今年で22回目を数える、函館港イルミナシオン映画祭から生まれた作品。
映画オリジナルのシナリオを作ろうという同祭の試みである「シナリオ大賞」グランプリ受賞作。
漫画原作を否定するわけではないけれど、こういうオリジナル脚本の映画もたくさん観たいよね、と鑑賞。

監督は西尾孔志。
函館の街に佇む西洋風アパート「翡翠館」を舞台に繰り広げられる、夢を諦めない若者達の物語。

ひとことで言うと、嫌いになれない映画。
観る前に勝手に抱いていた印象は、あまり現実的ではない、ちょっとお洒落な雰囲気の、変わった職業の若者達の群像劇。思春期の頃に見たなら、大人になることを憧れてしまうような。

ちょっと違った。
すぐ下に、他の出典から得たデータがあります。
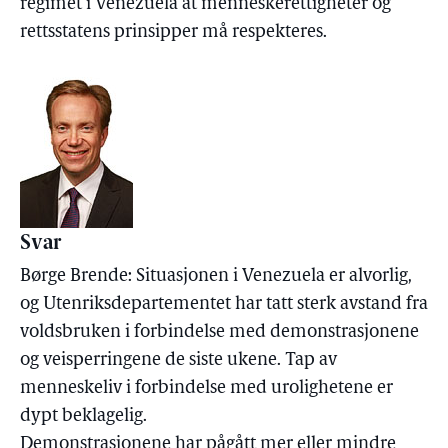
regimet i Venezuela at menneskerettigheter og
rettsstatens prinsipper må respekteres.
Svar
Børge Brende: Situasjonen i Venezuela er alvorlig,
og Utenriksdepartementet har tatt sterk avstand fra
voldsbruken i forbindelse med demonstrasjonene
og veisperringene de siste ukene. Tap av
menneskeliv i forbindelse med urolighetene er
dypt beklagelig.
Demonstrasjonene har pågått mer eller mindre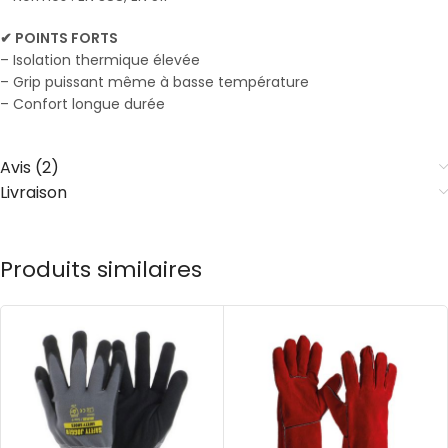
✔ POINTS FORTS
– Isolation thermique élevée
– Grip puissant même à basse température
– Confort longue durée
Avis (2)
Livraison
Produits similaires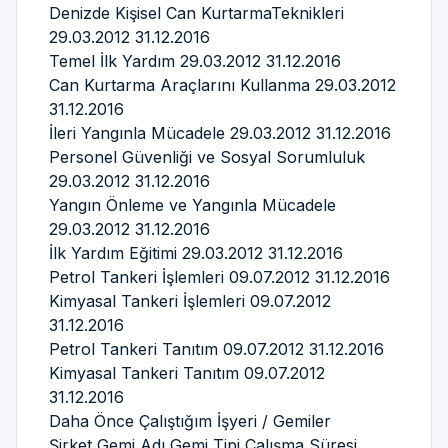
Denizde Kişisel Can KurtarmaTeknikleri
29.03.2012 31.12.2016
Temel İlk Yardım 29.03.2012 31.12.2016
Can Kurtarma Araçlarını Kullanma 29.03.2012
31.12.2016
İleri Yangınla Mücadele 29.03.2012 31.12.2016
Personel Güvenliği ve Sosyal Sorumluluk
29.03.2012 31.12.2016
Yangın Önleme ve Yangınla Mücadele
29.03.2012 31.12.2016
İlk Yardım Eğitimi 29.03.2012 31.12.2016
Petrol Tankeri İşlemleri 09.07.2012 31.12.2016
Kimyasal Tankeri İşlemleri 09.07.2012
31.12.2016
Petrol Tankeri Tanıtım 09.07.2012 31.12.2016
Kimyasal Tankeri Tanıtım 09.07.2012
31.12.2016
Daha Önce Çalıştığım İşyeri / Gemiler
Şirket Gemi Adı Gemi Tipi Çalışma Süresi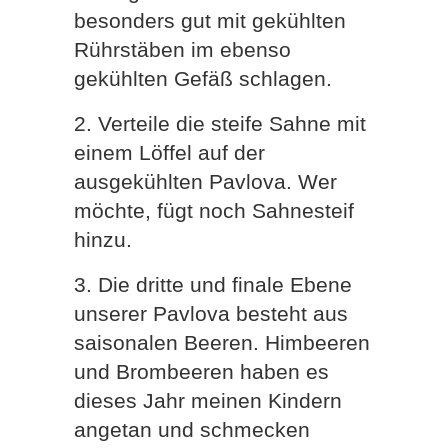
besonders gut mit gekühlten
Rührstäben im ebenso
gekühlten Gefäß schlagen.
2. Verteile die steife Sahne mit
einem Löffel auf der
ausgekühlten Pavlova. Wer
möchte, fügt noch Sahnesteif
hinzu.
3. Die dritte und finale Ebene
unserer Pavlova besteht aus
saisonalen Beeren. Himbeeren
und Brombeeren haben es
dieses Jahr meinen Kindern
angetan und schmecken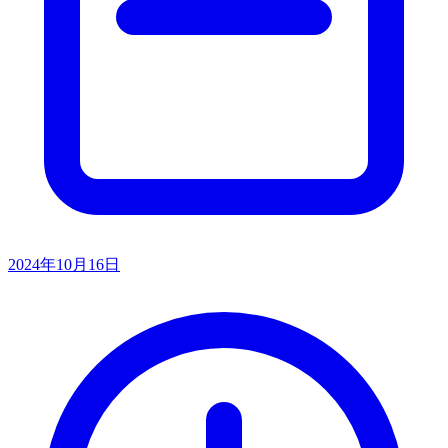
2024年10月16日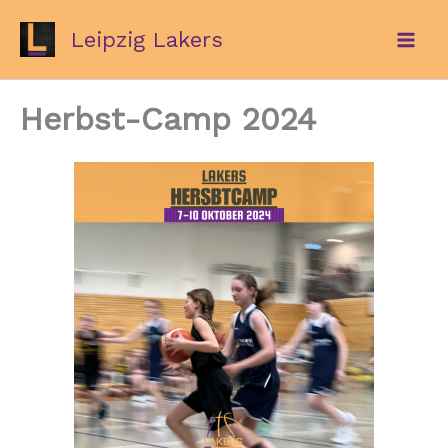
Zum
Leipzig Lakers
Inhalt
springen
Herbst-Camp 2024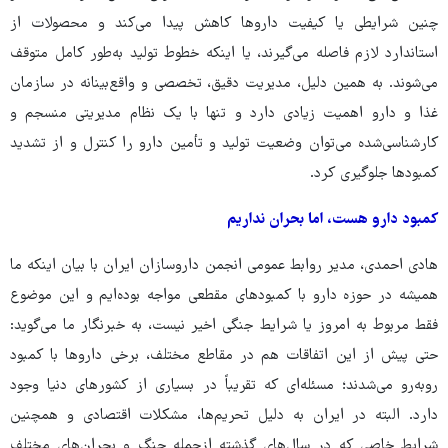
چنین شرایطی یا کیفیت داروها کاهش پیدا می‌کند و محصولات از
استاندارد لازم فاصله می‌گیرند، یا اینکه خطوط تولید به‌طور کامل متوقف
می‌شوند. به همین دلیل، مدیریت دقیق، تخصصی و واقع‌بینانه در سازمان
غذا و دارو اهمیت زیادی دارد و تنها با یک نظام مدیریتی منسجم و
کارشناسی‌شده می‌توان وضعیت تولید و تأمین دارو را کنترل و از تشدید
کمبودها جلوگیری کرد.
کمبود دارو هست، اما بحران نداریم
هادی احمدی، مدیر روابط عمومی انجمن داروسازان ایران با بیان اینکه ما
همیشه در حوزه دارو با کمبودهای مقطعی مواجه بوده‌ایم و این موضوع
فقط مربوط به امروز یا شرایط جنگی اخیر نیست، به خبرنگار ما می‌گوید:
حتی پیش از این اتفاقات هم در مقاطع مختلف، برخی داروها با کمبود
روبه‌رو می‌شدند؛ مسئله‌ای که تقریباً در بسیاری از کشورهای دنیا وجود
دارد. البته در ایران به دلیل تحریم‌ها، مشکلات اقتصادی و همچنین
شرایط خاصی که در سال‌های گذشته ازجمله جنگ و بحران‌های مختلف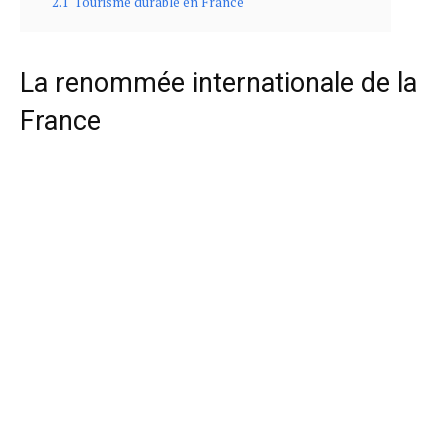
2.1
Tourisme durable en France
La renommée internationale de la
France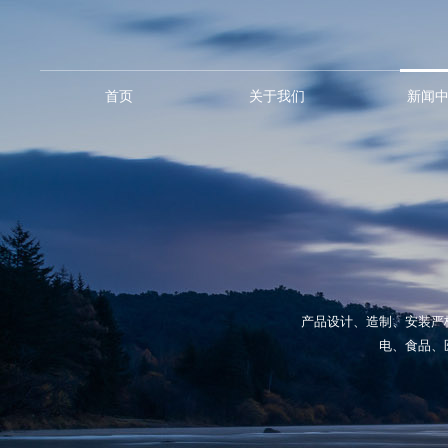
首页
关于我们
新闻
产品设计、造制、安装严
电、食品、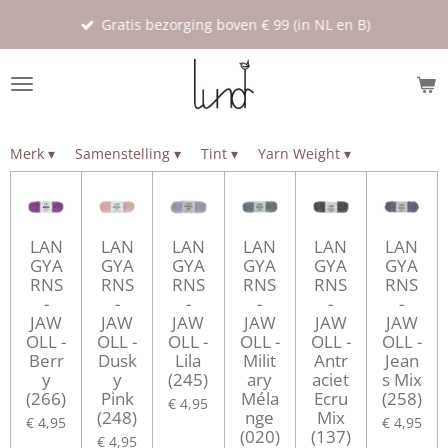
Ga
Gratis bezorging boven € 99 (in NL en B)
direct
naar
de
hoofdinhoud
Merk
▾
Samenstelling
▾
Tint
▾
Yarn Weight
▾
LAN
LAN
LAN
LAN
LAN
LAN
GYA
GYA
GYA
GYA
GYA
GYA
RNS
RNS
RNS
RNS
RNS
RNS
-
-
-
-
-
-
JAW
JAW
JAW
JAW
JAW
JAW
OLL -
OLL -
OLL -
OLL -
OLL -
OLL -
Berr
Dusk
Lila
Milit
Antr
Jean
y
y
(245)
ary
aciet
s Mix
(266)
Pink
Méla
Ecru
(258)
€ 4,95
(248)
nge
Mix
€ 4,95
€ 4,95
(020)
(137)
€ 4,95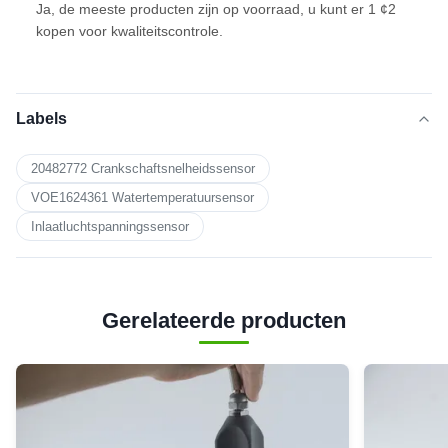
Ja, de meeste producten zijn op voorraad, u kunt er 1 ¢2
kopen voor kwaliteitscontrole.
Labels
20482772 Crankschaftsnelheidssensor
VOE1624361 Watertemperatuursensor
Inlaatluchtspanningssensor
Gerelateerde producten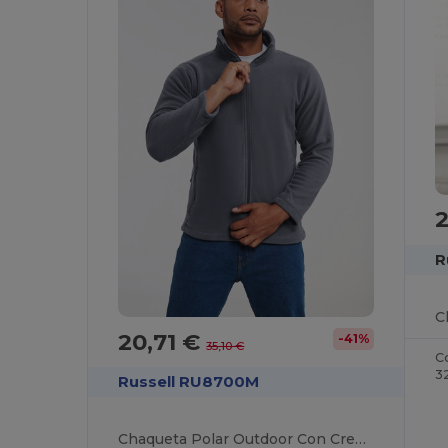
2
R
20,71 €
-41%
35,10 €
C
3
Russell RU8700M
Chaqueta Polar Outdoor Con Cremallera Completa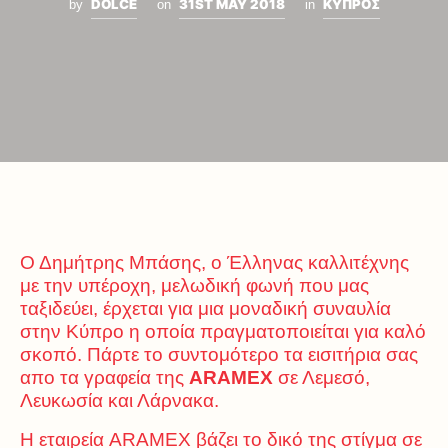
DOLCE
31ST MAY 2018
ΚΥΠΡΟΣ
by
on
in
Ο Δημήτρης Μπάσης, ο Έλληνας καλλιτέχνης
με την υπέροχη, μελωδική φωνή που μας
ταξιδεύει, έρχεται για μια μοναδική συναυλία
στην Κύπρο η οποία πραγματοποιείται για καλό
σκοπό. Πάρτε το συντομότερο τα εισιτήρια σας
απο τα γραφεία της
ARAMEX
σε Λεμεσό,
Λευκωσία και Λάρνακα.
Η εταιρεία ARAMEX βάζει το δικό της στίγμα σε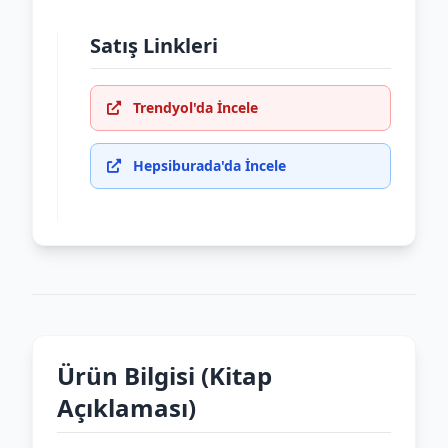
Satış Linkleri
Trendyol'da İncele
Hepsiburada'da İncele
Ürün Bilgisi (Kitap
Açıklaması)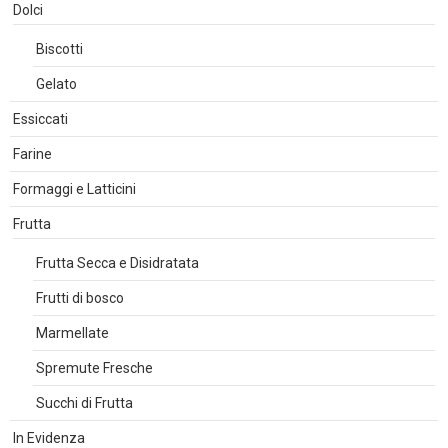
Dolci
Biscotti
Gelato
Essiccati
Farine
Formaggi e Latticini
Frutta
Frutta Secca e Disidratata
Frutti di bosco
Marmellate
Spremute Fresche
Succhi di Frutta
In Evidenza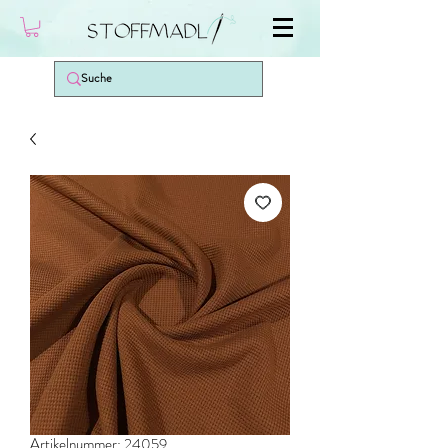
Artikelnummer: 24059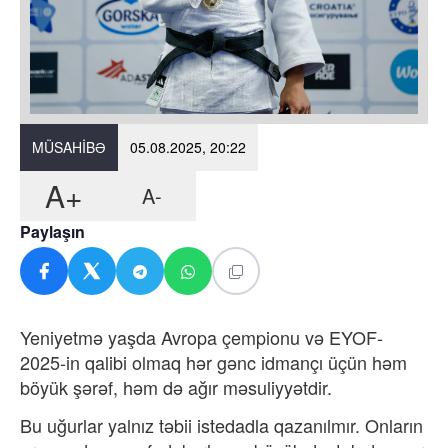
MÜSAHIBƏ
05.08.2025, 20:22
A+
A-
Paylaşın
Yeniyetmə yaşda Avropa çempionu və EYOF-
2025-in qalibi olmaq hər gənc idmançı üçün həm
böyük şərəf, həm də ağır məsuliyyətdir.
Bu uğurlar yalnız təbii istedadla qazanılmır. Onların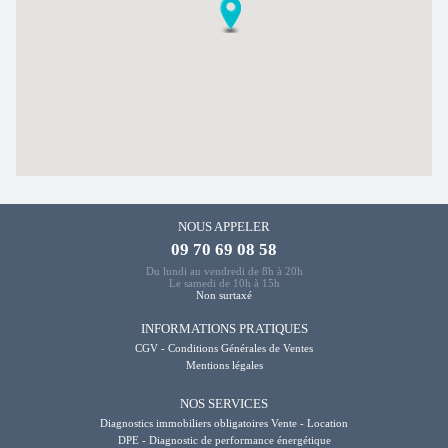
NOUS APPELER
09 70 69 08 58
Du lundi au vendredi de 8h à 20h
Le samedi de 10h à 15h
Non surtaxé
INFORMATIONS PRATIQUES
CGV - Conditions Générales de Ventes
Mentions légales
NOS SERVICES
Diagnostics immobiliers obligatoires Vente - Location
DPE - Diagnostic de performance énergétique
良い意味で。

本作の主要な登場人物達は、20代半ば〜30代前半くらいの人たち。過去のいろいろを清算できずに現在に持ち越しながらも、夢も諦めきれずにもがく人たち。そんな人たちが描く、ほろ苦くも優しい、遅れてきた青春物語だった。
函館の美しい街並みも色鮮やかで、雰囲気も良い。

他のレビュアーさんも指摘されている通り、本作では主人公の大きな心境の変化について、まるっと描写が省かれている部分がある。それゆえ、表面的なストーリーだけを追っていると、話のつながりが上手く捉えられない。
脚本家の経験不足かな?とも一瞬思ったけど、それでも、不思議と違和感なく受け入れられてしまった。
その理由を考えると、その場面までに主人公の心境が上手く描写されているからだろうと思い至った。
これが技巧的なものだとすると、なかなかの手腕。グランプリは伊達ではないといったところか。

鑑賞後に調べてみると、脚本担当の伊藤菜のはさんは、会社勤めをしながら脚本を勉強していたという、まさに夢を諦めなかった人だった。翡翠館の住人達は彼女そのものでもあるのだろう。
こういう人なら、これを書けるのかもしれないと思った。